Purpose: Anterior chamber air injection (ACAI) is a surgical technique used to decrease the occurrence of postoperative intraocular lens (IOL) haptic dislocation following phacovitrectomy with gas/air tamponade. The impact of this technique on IOL stability remains uncertain, prompting the design of this study to investigate further.

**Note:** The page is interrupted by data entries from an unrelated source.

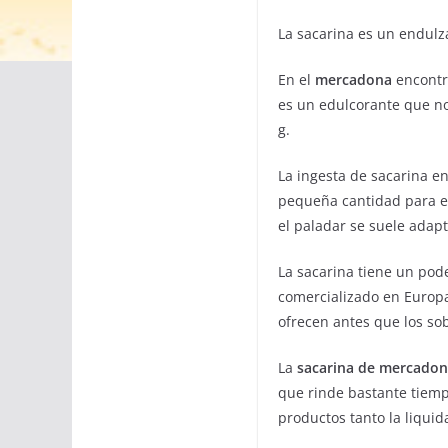
La sacarina es un endulz
En el
mercadona
encontra
es un edulcorante que no
g.
La ingesta de sacarina en
pequeña cantidad para end
el paladar se suele adapt
La sacarina tiene un pod
comercializado en Europa
ofrecen antes que los so
La
sacarina de mercado
que rinde bastante tiemp
productos tanto la liqui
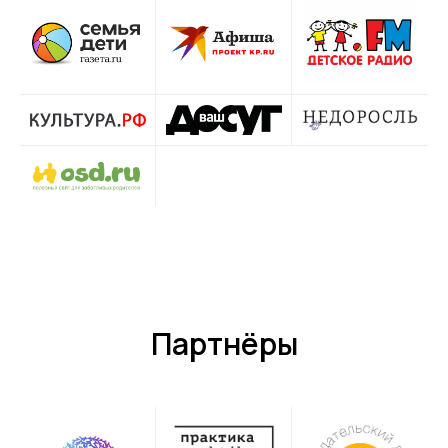
Партнёры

Methods: This study included 51 eyes of 51 patients who underwent phacovitrectomy with gas/air tamponade. The patients were divided into two groups: Group 1 (ACAI group, 26 eyes) and Group 2 (non-ACAI group, 25 eyes). IOL position (IOLP) is used to determine the IOL axial movement. The study analyzed changes in lens/IOL decentration, tilt, and aqueous depth (AQD) using repeated measures analysis of variance. The linear regression model was employed to investigate the factors influencing the IOL stability.
Results: There was no significant difference in IOL decentration, tilt, mean prediction error, and mean absolute error between the two groups. ACAI not only caused the IOLP to move axially forward but also the AQD to take longer to stabilize. Preoperative lens tilt is a significant factor influencing postoperative IOL tilt. Additionally, sex, ACAI, and aqueous width are identified as factors that affect IOLP.
Conclusion: ACAI is a factor that can affect IOL instability, and the surgeon needs to consider the necessity of ACAI when performing phacovitrectomy with gas/air tamponade.